The system adopted gives admittance to students with lower than acceptable grades by allowing them to enroll on the condition that they will study—often at a high cost—with private instructors until graduation.
“The purpose behind the adoption of the parallel system in Yemen was to increase universities income,” Taher Al-Ahdel, a professor of Education Foundations at the University of Sana'a, said. “However, an unintended consequence of this system has been a deterioration of academic and educational quality.”
He added, “Public universities in Yemen do not need the parallel system because there are many private universities where students with lower grades and deeper pockets can apply. Therefore, it’s perfectly acceptable for students enrolled in public institutions to demand a decrease in tuition costs, though calling for the complete abolition of fees is unrealistic.”
If the administration decides to end the parallel system, Al-Ahdel said there are many different alternatives, including increasing class capacities to accommodate more students.
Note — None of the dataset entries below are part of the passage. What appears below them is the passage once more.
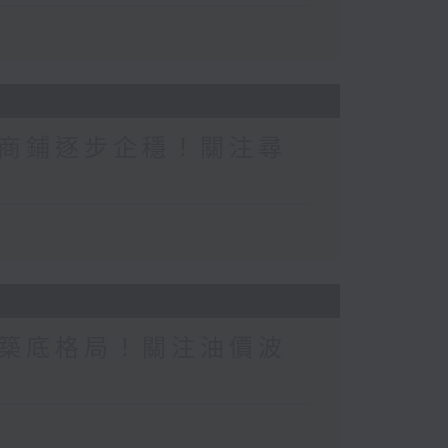
商鋪逐步企穩！關注尋
築底格局！關注油價波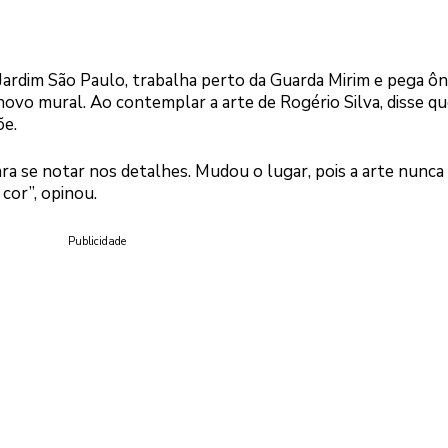
Jardim São Paulo, trabalha perto da Guarda Mirim e pega ôn
novo mural. Ao contemplar a arte de Rogério Silva, disse qu
õe.
ara se notar nos detalhes. Mudou o lugar, pois a arte nunca
 cor”, opinou.
Publicidade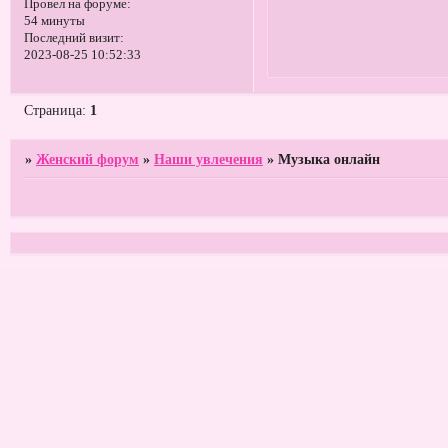
Провел на форуме:
54 минуты
Последний визит:
2023-08-25 10:52:33
Страница:
1
»
Женский форум
»
Наши увлечения
»
Музыка онлайн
Or, it could reconsider school admission criteria, namely the grades required for enrollment. Another option is establishing institutes for vocational training.
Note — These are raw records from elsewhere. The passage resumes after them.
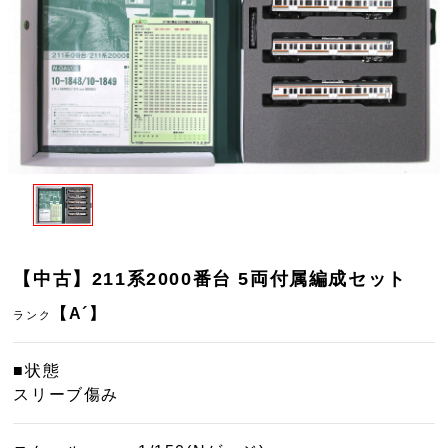
【中古】211系2000番台 5両付属編成セット
【A´】
ランク
■状態
スリーブ傷み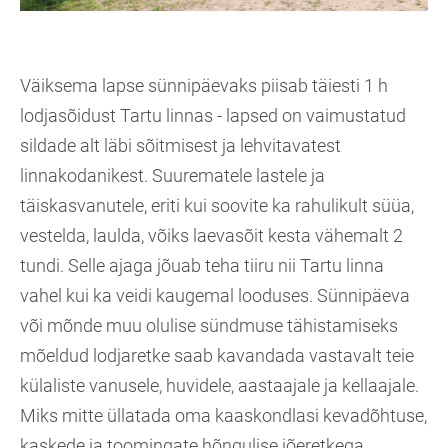
Väiksema lapse sünnipäevaks piisab täiesti 1 h
lodjasõidust Tartu linnas - lapsed on vaimustatud
sildade alt läbi sõitmisest ja lehvitavatest
linnakodanikest. Suurematele lastele ja
täiskasvanutele, eriti kui soovite ka rahulikult süüa,
vestelda, laulda, võiks laevasõit kesta vähemalt 2
tundi. Selle ajaga jõuab teha tiiru nii Tartu linna
vahel kui ka veidi kaugemal looduses. Sünnipäeva
või mõnde muu olulise sündmuse tähistamiseks
mõeldud lodjaretke saab kavandada vastavalt teie
külaliste vanusele, huvidele, aastaajale ja kellaajale.
Miks mitte üllatada oma kaaskondlasi kevadõhtuse,
kaskede ja toomingate hõngulise jõeretkega,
In an interview with Editor-in-Chief of Yemen Times Nadia Al-Saqqaf, published April 23, Minister of Higher Education Dr. Yahiya Al-Shaibi said, “The higher education ministry submitted a study on the parallel system to the High Council for Education on this issue. In turn, the council created a committee to look into the matter and to decide whether to shut down the system entirely, or to simply place tighter restrictions on enrollment.”
The Yemen Times contacted Dr. Ali Qasim, deputy of the minister of higher education, who said the committee is still studying the matter and will ultimately decide with regard to the parallel system.
Parallel students at campuses nationwide protested last year, urging the government to cancel the yearly parallel system fees.
Ahmed Al-Sabahi, a sophomore at the Media College at Sana'a University, said the parallel system is not legal according to the Yemeni law, which stipulates that education is free for everyone. Article 54 of the Yemeni Constitution stipulates that education is accessible to all Yemenis, and it is guaranteed by the state.
Al-Sabahi said the parallel system is an example of corruption at public universities, and its adoption is an attempt to extort money from students under the pretext of augmenting university budgets.
“We (parallel system students) call for the end of this system and integration of the two systems, namely the regular and parallel,” Al-Sabahi said. “We want to know where the money that the students paid is. Has the university taken advantage of it?”
In the wake of last year’s protests, the Students' Union in Yemen has staged demonstrations calling for the cancellation of the fees. They issued a statement to express their disapproval with the system.
According to the union, the money taken from students causes a disruption in social peace because it triggers youth hostility toward the state.
Student fees could amount to millions of riyals per year, particularly in the medicine and dental colleges. For example, a parallel system university student enrolled at the College of Medicine pays about $3,000 per year in tuition costs. However, a student enrolled in the College of Education pays less than $300. The money received is controlled by the University Presidency, under the pretext it is used to develop the university infrastructure, according to the Students’ Union.
Parallel system students whose grades resort them to this kind of education now feel discontent with the system's policies. However, they should take into consideration that sweeping changes do not happen in the blink of an eye. While it’s always good to point out inherently corrupt or unworkable practices, it is unreasonable to believe that the two systems absolutely have to be integrated at this particular moment.
Dr. Al-Ahdel emphasized that the government should take into account the demands of the parallel system students.
“However, there is an obvious difference between the regular and parallel students,” he said. “The latter ought to heed that fact instead of sparking demonstrations and protests which create chaos on campuses.”